I guess at some point you can't. Hence the s6 storyline. Not to keep harping on about the Hamlet book, but the more I read about their interpretation of Hamlet, the more it reminds me of s6. One of their main points is that information and action are mutually exclusive. Hamlet-as-tragic-protagonist is the exact opposite of Oedipus-as-tragic-protagonist in that Oedipus can act because he doesn't know the secret backstory, whereas Hamlet is given all information at the very start of the play and, as a result, becomes unable to act at all (until he knows that he's dying). All choices become equally impossible and he sinks into melancholy/depression.
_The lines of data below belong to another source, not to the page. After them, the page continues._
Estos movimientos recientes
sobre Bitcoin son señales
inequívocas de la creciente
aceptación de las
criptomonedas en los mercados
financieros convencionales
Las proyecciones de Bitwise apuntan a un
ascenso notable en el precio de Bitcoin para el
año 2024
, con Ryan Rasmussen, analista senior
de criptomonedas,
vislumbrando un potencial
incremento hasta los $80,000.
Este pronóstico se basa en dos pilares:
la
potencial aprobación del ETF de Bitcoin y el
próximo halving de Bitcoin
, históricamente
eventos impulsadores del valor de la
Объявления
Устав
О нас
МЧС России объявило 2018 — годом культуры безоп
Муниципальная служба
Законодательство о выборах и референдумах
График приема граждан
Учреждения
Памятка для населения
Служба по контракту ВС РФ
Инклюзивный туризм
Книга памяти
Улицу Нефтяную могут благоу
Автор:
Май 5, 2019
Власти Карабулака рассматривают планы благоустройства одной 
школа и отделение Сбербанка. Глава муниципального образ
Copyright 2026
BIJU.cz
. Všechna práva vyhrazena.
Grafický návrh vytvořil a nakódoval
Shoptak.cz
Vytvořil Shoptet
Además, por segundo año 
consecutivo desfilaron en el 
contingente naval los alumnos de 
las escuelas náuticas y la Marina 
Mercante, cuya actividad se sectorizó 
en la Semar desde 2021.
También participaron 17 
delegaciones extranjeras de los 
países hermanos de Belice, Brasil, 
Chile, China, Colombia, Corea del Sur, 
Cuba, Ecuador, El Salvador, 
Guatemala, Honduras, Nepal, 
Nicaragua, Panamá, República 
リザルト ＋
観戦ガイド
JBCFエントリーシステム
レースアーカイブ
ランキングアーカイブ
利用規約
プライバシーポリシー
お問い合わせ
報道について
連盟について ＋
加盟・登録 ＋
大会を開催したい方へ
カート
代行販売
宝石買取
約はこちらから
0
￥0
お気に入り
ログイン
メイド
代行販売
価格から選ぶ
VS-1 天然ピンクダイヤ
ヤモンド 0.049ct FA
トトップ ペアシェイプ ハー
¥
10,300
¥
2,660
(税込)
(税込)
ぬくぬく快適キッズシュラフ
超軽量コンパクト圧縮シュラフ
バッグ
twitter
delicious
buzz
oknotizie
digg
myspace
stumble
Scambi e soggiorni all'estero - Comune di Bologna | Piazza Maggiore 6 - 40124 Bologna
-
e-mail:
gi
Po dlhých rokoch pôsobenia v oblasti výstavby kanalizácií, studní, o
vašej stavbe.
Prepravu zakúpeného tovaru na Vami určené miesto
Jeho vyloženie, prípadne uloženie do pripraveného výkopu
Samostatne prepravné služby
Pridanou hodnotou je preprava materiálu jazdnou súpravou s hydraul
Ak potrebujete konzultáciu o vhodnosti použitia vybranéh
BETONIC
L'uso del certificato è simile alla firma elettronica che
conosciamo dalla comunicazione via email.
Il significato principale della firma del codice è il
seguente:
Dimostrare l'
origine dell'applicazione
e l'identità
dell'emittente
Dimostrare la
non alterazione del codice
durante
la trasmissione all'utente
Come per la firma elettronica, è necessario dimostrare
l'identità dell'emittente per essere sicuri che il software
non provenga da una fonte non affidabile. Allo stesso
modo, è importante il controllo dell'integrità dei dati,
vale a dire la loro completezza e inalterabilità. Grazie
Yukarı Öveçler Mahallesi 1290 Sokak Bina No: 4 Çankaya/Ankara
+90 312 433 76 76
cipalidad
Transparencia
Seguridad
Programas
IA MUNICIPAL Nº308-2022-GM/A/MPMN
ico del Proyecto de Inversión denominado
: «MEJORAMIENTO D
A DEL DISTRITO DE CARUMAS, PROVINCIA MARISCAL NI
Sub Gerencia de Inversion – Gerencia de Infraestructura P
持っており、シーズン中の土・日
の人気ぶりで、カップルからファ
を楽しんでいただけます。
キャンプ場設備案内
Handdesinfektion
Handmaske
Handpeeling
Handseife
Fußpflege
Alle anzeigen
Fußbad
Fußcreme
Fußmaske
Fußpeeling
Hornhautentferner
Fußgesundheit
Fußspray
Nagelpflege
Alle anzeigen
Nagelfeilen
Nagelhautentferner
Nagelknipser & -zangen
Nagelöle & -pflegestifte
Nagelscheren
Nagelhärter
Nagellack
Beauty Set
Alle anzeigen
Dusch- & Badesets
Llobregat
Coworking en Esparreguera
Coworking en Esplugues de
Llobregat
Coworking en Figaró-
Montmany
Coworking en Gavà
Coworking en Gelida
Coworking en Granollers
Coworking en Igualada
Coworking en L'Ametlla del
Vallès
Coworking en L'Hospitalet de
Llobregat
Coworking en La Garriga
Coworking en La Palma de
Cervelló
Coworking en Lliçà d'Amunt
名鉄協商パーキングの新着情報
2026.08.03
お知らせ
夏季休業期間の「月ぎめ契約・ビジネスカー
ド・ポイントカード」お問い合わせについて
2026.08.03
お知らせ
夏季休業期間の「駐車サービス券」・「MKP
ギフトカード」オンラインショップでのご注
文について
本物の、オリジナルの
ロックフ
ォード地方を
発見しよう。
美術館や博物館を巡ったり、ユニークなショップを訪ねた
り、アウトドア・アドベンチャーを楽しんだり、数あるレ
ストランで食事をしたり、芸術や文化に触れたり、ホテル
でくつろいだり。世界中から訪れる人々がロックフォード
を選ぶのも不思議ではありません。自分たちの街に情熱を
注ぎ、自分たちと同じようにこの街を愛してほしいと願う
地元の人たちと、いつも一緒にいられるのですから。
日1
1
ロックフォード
S6 begins with Willow raising Buffy because she doesn't (want to) know where she's raising her from or what the consequences might be, whereas Buffy knows exactly where she's been raised from and is left unable to do anything at all about it. Hamlet and Laertes go through the same things, lose the same people, and acknowledge how their lives mirror the other's - and end up killing each other in competition over who grieves the bestest rather than admitting their similarities; viz the entire "Dead Things" alleyway scene. Etc.

I don't always agree with the book 100%, but it's putting ideas in my head. (Though it'd be nice if they addressed Gertrude being robbed of her grieving period in the name of politics as well, as anything but a plot point to serve Hamlet with a reason to be an asshole...)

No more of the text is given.